夫を亡くし気丈に振舞っている報道を見て、アイドル時代の榊原郁恵について書きたくなった。
彼女の心情を慮って励ますような文章を書くのは「生身派」で、アイドルとしての彼女の作品を思い出して書くのは「企画派」。私は後者である。
榊原郁恵は、私が最初にファンになったアイドルである。
デビューは1977年1月、第1回ホリプロスカウトキャラバン優勝者として鳴り物入りのデビューだった。当時、私は中学3年生だった。ルックスの「タヌキ顔」は好みのタイプだったが、デビュー曲の『私の先生』、2曲目の『バス通学』が、平凡な学園ソングという印象で、歯がゆく思っていた。3曲目『わがまま金曜日』はテレビで見た記憶もなかった。4曲目の『アル・パシート+アラン・ドロン<あなた』は、タイトルが奇抜なのと、新人賞番組などで何度も見たお陰で、深く印象に残った。彼女の魅力を引き出したいい曲だったと思う。語尾をしゃくるような独特の歌い方が個性として定着して来たように思った。

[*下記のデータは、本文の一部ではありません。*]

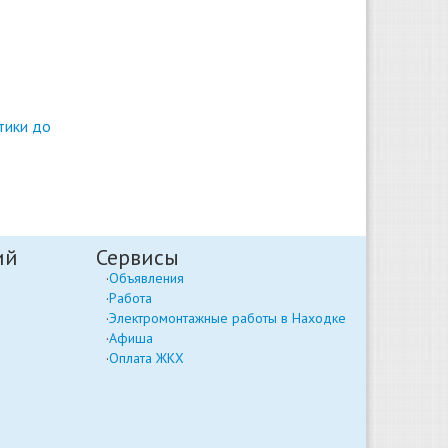
тики до
ий
Сервисы
Объявления
Работа
Электромонтажные работы в Находке
Афиша
Оплата ЖКХ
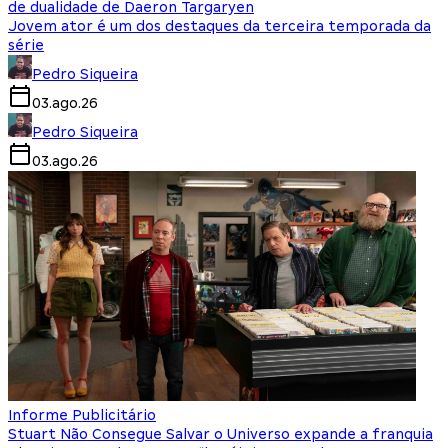
de dualidade de Daeron Targaryen
Jovem ator é um dos destaques da terceira temporada da
série
Pedro Siqueira
03.ago.26
Pedro Siqueira
03.ago.26
Informe Publicitário
Stuart Não Consegue Salvar o Universo expande a franquia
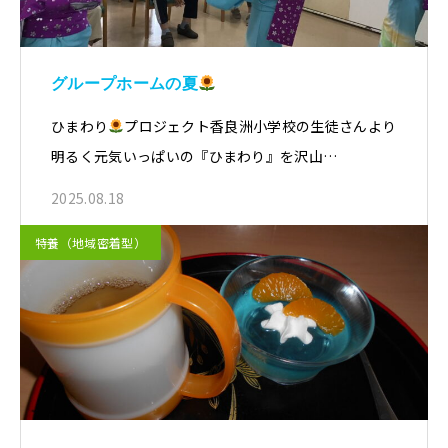
グループホームの夏
ひまわり
プロジェクト香良洲小学校の生徒さんより
明るく元気いっぱいの『ひまわり』を沢山…
2025.08.18
特養（地域密着型）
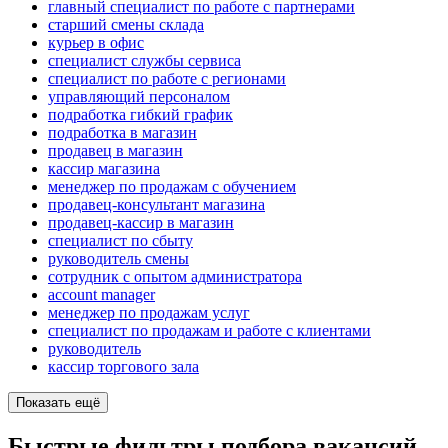
главный специалист по работе с партнерами
старший смены склада
курьер в офис
специалист службы сервиса
специалист по работе с регионами
управляющий персоналом
подработка гибкий график
подработка в магазин
продавец в магазин
кассир магазина
менеджер по продажам с обучением
продавец-консультант магазина
продавец-кассир в магазин
специалист по сбыту
руководитель смены
сотрудник с опытом администратора
account manager
менеджер по продажам услуг
специалист по продажам и работе с клиентами
руководитель
кассир торгового зала
Показать ещё
Быстрые фильтры подбора вакансий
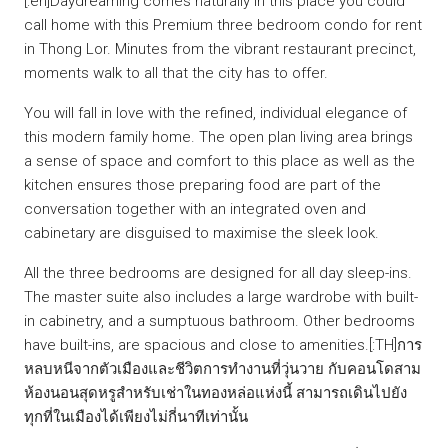
[:en]Daydreaming comes naturally in this place you could
call home with this Premium three bedroom condo for rent
in Thong Lor. Minutes from the vibrant restaurant precinct,
moments walk to all that the city has to offer.
You will fall in love with the refined, individual elegance of
this modern family home. The open plan living area brings
a sense of space and comfort to this place as well as the
kitchen ensures those preparing food are part of the
conversation together with an integrated oven and
cabinetary are disguised to maximise the sleek look.
All the three bedrooms are designed for all day sleep-ins.
The master suite also includes a large wardrobe with built-
in cabinetry, and a sumptuous bathroom. Other bedrooms
have built-ins, are spacious and close to amenities.[:TH]การ
หลบหนีจากตัวเมืองและชีวิตการทำงานที่วุ่นวาย กับคอนโดสาม
ห้องนอนสุดหรูสำหรับเช่าในทองหล่อแห่งนี้ สามารถเดินไปยัง
ทุกที่ในเมืองได้เพียงไม่กี่นาทีเท่านั้น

翌年1978年、『いとしのロビン・フッドさま』『めざめのカーニバル』と、アイドルっぽくポップな曲が続いた。独特の「郁恵ぶし」と言える歌い方がより顕著になって行き、そして代表作『夏のお嬢さん』が大ヒットとなる。ベストテン番組にも長くランクインしていた。健康的、元気、庶民的、性格がいい、といったキャラクターイメージも定着し、一躍トップアイドルになった。

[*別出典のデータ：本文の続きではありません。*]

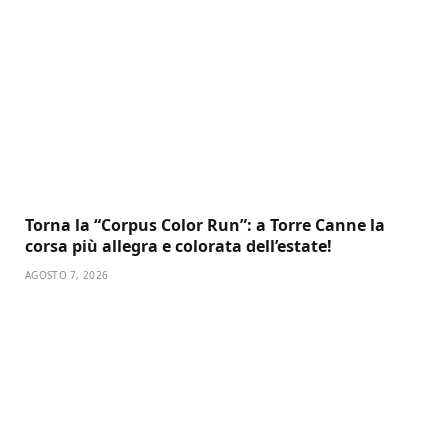
Torna la “Corpus Color Run”: a Torre Canne la
corsa più allegra e colorata dell’estate!
AGOSTO 7, 2026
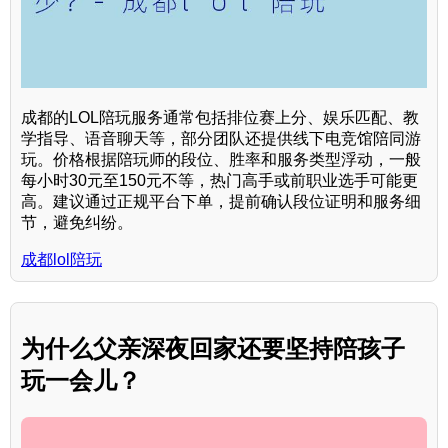
成都的LOL陪玩服务通常包括排位赛上分、娱乐匹配、教
学指导、语音聊天等，部分团队还提供线下电竞馆陪同游
玩。价格根据陪玩师的段位、胜率和服务类型浮动，一般
每小时30元至150元不等，热门高手或前职业选手可能更
高。建议通过正规平台下单，提前确认段位证明和服务细
节，避免纠纷。
成都lol陪玩
为什么父亲深夜回家还要坚持陪孩子
玩一会儿？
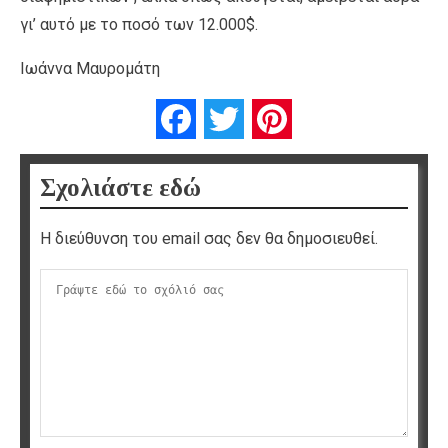
γι’ αυτό με το ποσό των 12.000$.
Ιωάννα Μαυρομάτη
Facebook
Twitter
Pinterest
Σχολιάστε εδώ
Η διεύθυνση του email σας δεν θα δημοσιευθεί.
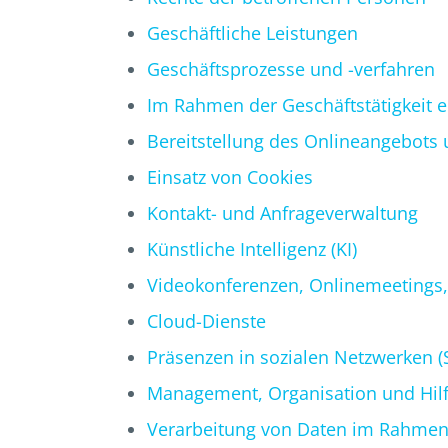
Geschäftliche Leistungen
Geschäftsprozesse und -verfahren
Im Rahmen der Geschäftstätigkeit e
Bereitstellung des Onlineangebots
Einsatz von Cookies
Kontakt- und Anfrageverwaltung
Künstliche Intelligenz (KI)
Videokonferenzen, Onlinemeetings,
Cloud-Dienste
Präsenzen in sozialen Netzwerken (
Management, Organisation und Hil
Verarbeitung von Daten im Rahmen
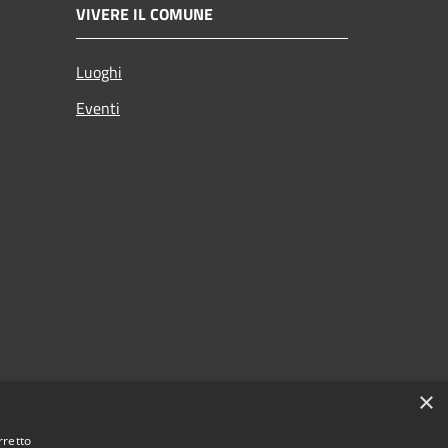
VIVERE IL COMUNE
Luoghi
Eventi
×
rretto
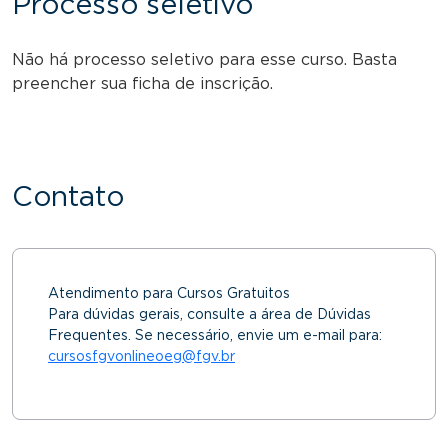
Processo seletivo
Não há processo seletivo para esse curso. Basta
preencher sua ficha de inscrição.
Contato
Atendimento para Cursos Gratuitos
Para dúvidas gerais, consulte a área de Dúvidas
Frequentes. Se necessário, envie um e-mail para:
cursosfgvonlineoeg@fgv.br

高校2年の夏にして初めてギターに挑戦し、初めて一曲弾けるようになったのも『夏のお嬢さん』だった。コード進行が易しかったのだ。
これ以降、発売されるシングル、アルバムを買い続け、応援し続けることになる。
しかし、周知のように、アイドルとしてのピークは『夏のお嬢さん』で、その後それを超えるヒット曲は出なかった。毎回、様々なソングライターを起用し、いろいろと趣向を変えた楽曲を出し、それなりによい曲も多かったのだが、何と言っても『夏のお嬢さん』が素晴らしすぎて、そのイメージを上書きすることは困難すぎたのだろう。
そんな中でも私が好きだった曲、印象に残っている曲を何曲か紹介する。
『微笑日記』(1979年)はしっとりしたバラードながら「郁恵ぶし」も楽しめる佳曲だった。
『風をみつめて』(1979年)は尾崎亜美のバラード。B面の『ひとりぼっちのクリスマスソング』も含め、新境地と言えるような少し大人っぽい曲。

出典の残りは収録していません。